*Records for this exercise*:
+--

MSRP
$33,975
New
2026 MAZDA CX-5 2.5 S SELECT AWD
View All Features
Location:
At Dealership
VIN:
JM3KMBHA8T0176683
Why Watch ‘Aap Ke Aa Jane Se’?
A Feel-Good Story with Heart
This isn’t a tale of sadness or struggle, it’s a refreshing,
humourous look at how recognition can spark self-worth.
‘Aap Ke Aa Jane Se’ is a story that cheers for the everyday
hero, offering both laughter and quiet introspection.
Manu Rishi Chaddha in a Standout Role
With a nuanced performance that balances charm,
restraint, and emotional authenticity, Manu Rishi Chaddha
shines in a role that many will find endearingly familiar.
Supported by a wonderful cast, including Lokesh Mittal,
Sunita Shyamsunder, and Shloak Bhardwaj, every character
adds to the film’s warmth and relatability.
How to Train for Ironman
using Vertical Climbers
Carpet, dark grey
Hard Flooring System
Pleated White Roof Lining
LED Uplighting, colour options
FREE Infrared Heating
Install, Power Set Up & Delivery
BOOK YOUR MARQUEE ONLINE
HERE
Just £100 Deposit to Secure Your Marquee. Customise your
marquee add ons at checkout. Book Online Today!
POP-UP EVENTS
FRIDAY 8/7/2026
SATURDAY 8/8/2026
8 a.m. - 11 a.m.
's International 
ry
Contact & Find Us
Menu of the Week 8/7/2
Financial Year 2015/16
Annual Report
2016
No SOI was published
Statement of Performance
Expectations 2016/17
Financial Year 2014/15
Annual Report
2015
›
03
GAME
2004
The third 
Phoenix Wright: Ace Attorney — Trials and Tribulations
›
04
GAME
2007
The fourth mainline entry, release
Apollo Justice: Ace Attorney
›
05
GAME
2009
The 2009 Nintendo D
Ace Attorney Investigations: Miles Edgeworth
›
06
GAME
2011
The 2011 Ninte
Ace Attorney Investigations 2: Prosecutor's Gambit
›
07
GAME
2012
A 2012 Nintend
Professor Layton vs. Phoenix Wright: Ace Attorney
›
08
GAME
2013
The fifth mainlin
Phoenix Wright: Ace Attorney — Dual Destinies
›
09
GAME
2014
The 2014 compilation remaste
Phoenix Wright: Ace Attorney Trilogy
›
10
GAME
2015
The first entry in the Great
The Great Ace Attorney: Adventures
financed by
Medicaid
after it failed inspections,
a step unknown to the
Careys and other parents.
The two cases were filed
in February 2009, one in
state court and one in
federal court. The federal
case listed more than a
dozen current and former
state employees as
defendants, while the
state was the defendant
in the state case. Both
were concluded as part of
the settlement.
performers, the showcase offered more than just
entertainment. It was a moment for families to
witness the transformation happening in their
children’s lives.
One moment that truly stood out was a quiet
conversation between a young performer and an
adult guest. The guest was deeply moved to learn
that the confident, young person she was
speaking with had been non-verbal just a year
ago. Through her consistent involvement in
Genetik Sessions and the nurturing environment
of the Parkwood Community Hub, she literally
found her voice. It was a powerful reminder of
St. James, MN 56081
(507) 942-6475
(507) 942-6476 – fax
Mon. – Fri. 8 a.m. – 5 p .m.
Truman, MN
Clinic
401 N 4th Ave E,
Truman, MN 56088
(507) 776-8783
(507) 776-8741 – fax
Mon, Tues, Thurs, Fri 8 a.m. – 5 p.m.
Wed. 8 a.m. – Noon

+--

*To do*:
Set down the material above in full, keeping each line exactly as it is.

*Task output*:
MSRP
$33,975
New
2026 MAZDA CX-5 2.5 S SELECT AWD
View All Features
Location:
At Dealership
VIN:
JM3KMBHA8T0176683
Why Watch ‘Aap Ke Aa Jane Se’?
A Feel-Good Story with Heart
This isn’t a tale of sadness or struggle, it’s a refreshing,
humourous look at how recognition can spark self-worth.
‘Aap Ke Aa Jane Se’ is a story that cheers for the everyday
hero, offering both laughter and quiet introspection.
Manu Rishi Chaddha in a Standout Role
With a nuanced performance that balances charm,
restraint, and emotional authenticity, Manu Rishi Chaddha
shines in a role that many will find endearingly familiar.
Supported by a wonderful cast, including Lokesh Mittal,
Sunita Shyamsunder, and Shloak Bhardwaj, every character
adds to the film’s warmth and relatability.
How to Train for Ironman
using Vertical Climbers
Carpet, dark grey
Hard Flooring System
Pleated White Roof Lining
LED Uplighting, colour options
FREE Infrared Heating
Install, Power Set Up & Delivery
BOOK YOUR MARQUEE ONLINE
HERE
Just £100 Deposit to Secure Your Marquee. Customise your
marquee add ons at checkout. Book Online Today!
POP-UP EVENTS
FRIDAY 8/7/2026
SATURDAY 8/8/2026
8 a.m. - 11 a.m.
's International 
ry
Contact & Find Us
Menu of the Week 8/7/2
Financial Year 2015/16
Annual Report
2016
No SOI was published
Statement of Performance
Expectations 2016/17
Financial Year 2014/15
Annual Report
2015
›
03
GAME
2004
The third 
Phoenix Wright: Ace Attorney — Trials and Tribulations
›
04
GAME
2007
The fourth mainline entry, release
Apollo Justice: Ace Attorney
›
05
GAME
2009
The 2009 Nintendo D
Ace Attorney Investigations: Miles Edgeworth
›
06
GAME
2011
The 2011 Ninte
Ace Attorney Investigations 2: Prosecutor's Gambit
›
07
GAME
2012
A 2012 Nintend
Professor Layton vs. Phoenix Wright: Ace Attorney
›
08
GAME
2013
The fifth mainlin
Phoenix Wright: Ace Attorney — Dual Destinies
›
09
GAME
2014
The 2014 compilation remaste
Phoenix Wright: Ace Attorney Trilogy
›
10
GAME
2015
The first entry in the Great
The Great Ace Attorney: Adventures
financed by
Medicaid
after it failed inspections,
a step unknown to the
Careys and other parents.
The two cases were filed
in February 2009, one in
state court and one in
federal court. The federal
case listed more than a
dozen current and former
state employees as
defendants, while the
state was the defendant
in the state case. Both
were concluded as part of
the settlement.
performers, the showcase offered more than just
entertainment. It was a moment for families to
witness the transformation happening in their
children’s lives.
One moment that truly stood out was a quiet
conversation between a young performer and an
adult guest. The guest was deeply moved to learn
that the confident, young person she was
speaking with had been non-verbal just a year
ago. Through her consistent involvement in
Genetik Sessions and the nurturing environment
of the Parkwood Community Hub, she literally
found her voice. It was a powerful reminder of
St. James, MN 56081
(507) 942-6475
(507) 942-6476 – fax
Mon. – Fri. 8 a.m. – 5 p .m.
Truman, MN
Clinic
401 N 4th Ave E,
Truman, MN 56088
(507) 776-8783
(507) 776-8741 – fax
Mon, Tues, Thurs, Fri 8 a.m. – 5 p.m.
Wed. 8 a.m. – Noon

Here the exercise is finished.